R: GLMNET odd behavior when model is reran


I am trying to use LASSO for variable selection, and attempted the implementation in R using the glmnet package. This is the code I wrote so far:

 set.seed(1)
 library(glmnet)
 return =  matrix(ret.ff.zoo[which(index(ret.ff.zoo) == beta.df$date[1]),])
 data = matrix(unlist(beta.df[which(beta.df$date == beta.df$date[1]),][,-1]), ncol = num.factors)
 dimnames(data)[[2]] <- names(beta.df)[-1]
 model <- cv.glmnet(data, return, standardize = TRUE)
 coef(model)

This is what I obtain when I run it the first time:

 > coef(model)
 15 x 1 sparse Matrix of class "dgCMatrix"
                       1
 (Intercept) 0.009159452
 VAL         .          
 EQ          .          
 EFF         .          
 SIZE        0.018479078
 MOM         .          
 FSCR        .          
 MSCR        .          
 SY          .          
 URP         .          
 UMP         .          
 UNIF        .          
 OIL         .          
 DEI         .          
 PROD        .             

BUT, this is what I obtain when I run the SAME code once more:

 > coef(model)
 15 x 1 sparse Matrix of class "dgCMatrix"
                       1
 (Intercept) 0.008031915
 VAL         .          
 EQ          .          
 EFF         .          
 SIZE        0.021250778
 MOM         .          
 FSCR        .          
 MSCR        .          
 SY          .          
 URP         .          
 UMP         .          
 UNIF        .          
 OIL         .          
 DEI         .          
 PROD        .          

I am not sure why the model behaves this way.

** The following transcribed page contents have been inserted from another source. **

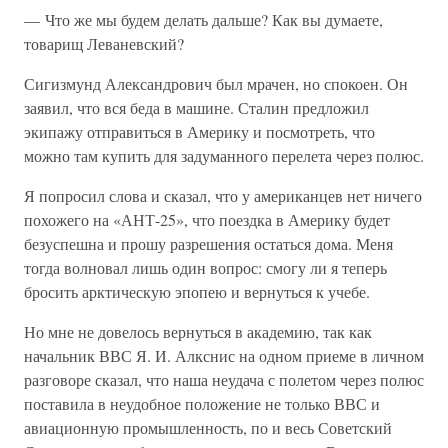
— Что же мы будем делать дальше? Как вы думаете,
товарищ Леваневский?
Сигизмунд Александрович был мрачен, но спокоен. Он
заявил, что вся беда в машине. Сталин предложил
экипажу отправиться в Америку и посмотреть, что
можно там купить для задуманного перелета через полюс.
Я попросил слова и сказал, что у американцев нет ничего
похожего на «АНТ-25», что поездка в Америку будет
безуспешна и прошу разрешения остаться дома. Меня
тогда волновал лишь один вопрос: смогу ли я теперь
бросить арктическую эпопею и вернуться к учебе.
Но мне не довелось вернуться в академию, так как
начальник ВВС Я. И. Алкснис на одном приеме в личном
разговоре сказал, что наша неудача с полетом через полюс
поставила в неудобное положение не только ВВС и
авиационную промышленность, по и весь Советский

How would I be able to choose a final model if the coefficients change at every run? Does it use a different tuning parameter $\lambda$ at every run? I thought that cv.glmnet uses model$lambda.1se by default?!

I have just started learning about this package, and would appreciate any help I can get!

Thank you!


Solution

  • The model isn't deterministic. Run set.seed(1) before your model fit to produce deterministic results.